▶ [TASK DESCRIPTION]: Using the records below, give again exactly the lines from the line that contains "Интимная гель-смаз" through the line that contains "Гель косметический", both ends included, and only those.

▶ [DATA UNDER STUDY]:
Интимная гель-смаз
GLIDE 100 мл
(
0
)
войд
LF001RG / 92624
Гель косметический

--

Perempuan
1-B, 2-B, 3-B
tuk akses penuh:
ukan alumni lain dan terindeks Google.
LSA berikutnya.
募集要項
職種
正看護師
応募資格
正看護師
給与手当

▶ [ANSWER FOR THIS EXERCISE]:
Интимная гель-смаз
GLIDE 100 мл
(
0
)
войд
LF001RG / 92624
Гель косметический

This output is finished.